● Action item:
If a line in the records below holds the word "that", copy it.

● Entries supplied:

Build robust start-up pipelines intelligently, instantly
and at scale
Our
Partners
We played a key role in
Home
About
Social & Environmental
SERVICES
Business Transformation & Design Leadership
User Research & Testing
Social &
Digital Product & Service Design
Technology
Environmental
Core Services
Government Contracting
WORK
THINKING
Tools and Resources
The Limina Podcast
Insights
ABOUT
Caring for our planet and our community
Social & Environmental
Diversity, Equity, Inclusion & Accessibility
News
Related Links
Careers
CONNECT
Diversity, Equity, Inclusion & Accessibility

==

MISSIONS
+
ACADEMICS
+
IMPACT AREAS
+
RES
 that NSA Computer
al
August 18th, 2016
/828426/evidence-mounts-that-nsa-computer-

...

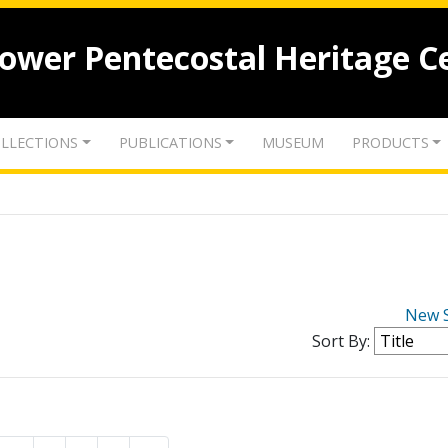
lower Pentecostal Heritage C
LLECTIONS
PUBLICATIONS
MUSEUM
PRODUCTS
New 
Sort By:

● The completed task:
 that NSA Computer
/828426/evidence-mounts-that-nsa-computer-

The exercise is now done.